Bring your child to work day, every day
Hang on for a minute...we're trying to find some more stories you might like.
Many high school students leave for school in the morning and say goodbye to their parents, but for some, their parents come to school with them every day. This may seem odd to many people, but for these few students when they go to school to learn, their parents come with them to teach.
It is rather common at Neshaminy High School to have students whose parents also teach in the school. These students, may be better off having their parents work in their school. They are generally motivated to do well in school because their parents are teachers. In some ways there is pressure for these students to do well in school to live up to their parent’s standards.

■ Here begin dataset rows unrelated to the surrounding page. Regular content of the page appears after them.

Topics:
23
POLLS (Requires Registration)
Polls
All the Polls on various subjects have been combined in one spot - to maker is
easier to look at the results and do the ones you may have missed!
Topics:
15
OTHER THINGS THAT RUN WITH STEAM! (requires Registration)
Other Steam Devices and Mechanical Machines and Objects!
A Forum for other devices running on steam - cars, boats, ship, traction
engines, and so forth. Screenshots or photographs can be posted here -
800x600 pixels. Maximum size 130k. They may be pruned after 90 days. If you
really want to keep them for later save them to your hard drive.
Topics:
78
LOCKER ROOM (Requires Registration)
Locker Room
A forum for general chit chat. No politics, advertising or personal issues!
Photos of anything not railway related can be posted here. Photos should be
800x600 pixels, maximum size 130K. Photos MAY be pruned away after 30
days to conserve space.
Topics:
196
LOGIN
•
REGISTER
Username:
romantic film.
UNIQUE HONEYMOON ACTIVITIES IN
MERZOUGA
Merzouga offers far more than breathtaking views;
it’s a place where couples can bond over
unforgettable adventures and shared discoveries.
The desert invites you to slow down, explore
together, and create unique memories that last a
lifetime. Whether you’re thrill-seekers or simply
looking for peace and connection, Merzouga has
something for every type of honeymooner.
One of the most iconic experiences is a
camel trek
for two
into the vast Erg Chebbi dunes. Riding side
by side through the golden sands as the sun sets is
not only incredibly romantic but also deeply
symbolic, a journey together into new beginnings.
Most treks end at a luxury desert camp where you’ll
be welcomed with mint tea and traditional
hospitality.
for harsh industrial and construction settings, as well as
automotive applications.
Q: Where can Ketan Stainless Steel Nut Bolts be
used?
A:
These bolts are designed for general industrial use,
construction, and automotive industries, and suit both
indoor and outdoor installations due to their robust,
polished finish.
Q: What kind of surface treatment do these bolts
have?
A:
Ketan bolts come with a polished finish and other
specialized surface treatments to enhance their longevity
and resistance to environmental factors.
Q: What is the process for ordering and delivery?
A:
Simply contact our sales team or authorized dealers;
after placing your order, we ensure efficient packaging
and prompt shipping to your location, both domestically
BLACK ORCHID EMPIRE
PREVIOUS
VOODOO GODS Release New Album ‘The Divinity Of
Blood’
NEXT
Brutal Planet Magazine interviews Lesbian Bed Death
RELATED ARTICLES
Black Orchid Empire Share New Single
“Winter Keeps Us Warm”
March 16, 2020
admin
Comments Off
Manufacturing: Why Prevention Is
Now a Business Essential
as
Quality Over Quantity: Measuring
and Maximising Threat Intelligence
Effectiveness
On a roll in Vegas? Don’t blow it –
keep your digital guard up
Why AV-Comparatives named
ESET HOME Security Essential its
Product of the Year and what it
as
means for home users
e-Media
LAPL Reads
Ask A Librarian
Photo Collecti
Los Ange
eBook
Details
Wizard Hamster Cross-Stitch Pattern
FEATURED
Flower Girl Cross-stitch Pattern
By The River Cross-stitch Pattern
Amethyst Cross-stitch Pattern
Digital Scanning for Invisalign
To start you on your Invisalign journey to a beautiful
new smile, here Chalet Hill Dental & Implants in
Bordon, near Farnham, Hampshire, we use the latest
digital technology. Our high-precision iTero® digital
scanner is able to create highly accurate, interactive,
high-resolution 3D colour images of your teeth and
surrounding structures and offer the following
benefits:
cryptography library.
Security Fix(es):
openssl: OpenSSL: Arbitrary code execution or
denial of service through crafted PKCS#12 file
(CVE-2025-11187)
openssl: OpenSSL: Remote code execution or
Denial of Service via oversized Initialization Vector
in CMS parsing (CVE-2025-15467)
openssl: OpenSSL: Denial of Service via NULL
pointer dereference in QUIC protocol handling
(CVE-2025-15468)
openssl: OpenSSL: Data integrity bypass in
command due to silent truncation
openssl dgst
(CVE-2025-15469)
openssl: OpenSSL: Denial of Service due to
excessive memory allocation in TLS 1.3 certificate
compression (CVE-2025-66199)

“Everyone expects me to be good at really good at math whether it’s teachers or my friends,” Sarah Kelly said, a senior at Neshaminy and daughter of Janice Kelly, a math teacher here at Neshaminy “I am pretty good at math, but when I get a problem wrong and people say ‘aren’t you supposed to be good at math?’ that’s annoying. We all make mistakes.”
It is commonly depicted in movies and TV shows as a “nightmare” to have a student’s parent working in their school. Most of these shows and movies commonly forget that whether or not your parent is a teacher, they still want their children to succeed. It is similar to having parents advocate for their child at home.
“At the end of the day, the most overwhelming key to success is the positive involvement of parents,” Jane Dee Hull, former governor of Arizona, noted.
These students also seem to be more motivated to do well in school. The pressure that gets put on them pushes them to do better in school. The teachers in the school are also friends with many other teachers so there is always a set of eyes on these students.
“Having a parent in my school has had a positive effect on my education because she knows all of my teachers, and they’ll tell her if I do bad [in school],” Alex Dampman, explained, freshman at Neshaminy and son of Tara Dampman, a biology teacher here at Neshaminy.
Sometimes it seems like a bad thing to have a parent teaching in their child’s school, but these students recognize the value to having their parents being with them. They are available for help with homework, preparing for tests, and above all being a parent.
“The first year the Keystones were given to us, my mom would have me practice problems once a week for an hour, and it really helped- I scored very well,” Kelly said. “There’s no way I could’ve scored that well if I didn’t have her help. But I think it’s also important to remember that she helps with other things aside from math. She’s a teacher even when she’s not a teacher, and I think most students can say that about their parents.”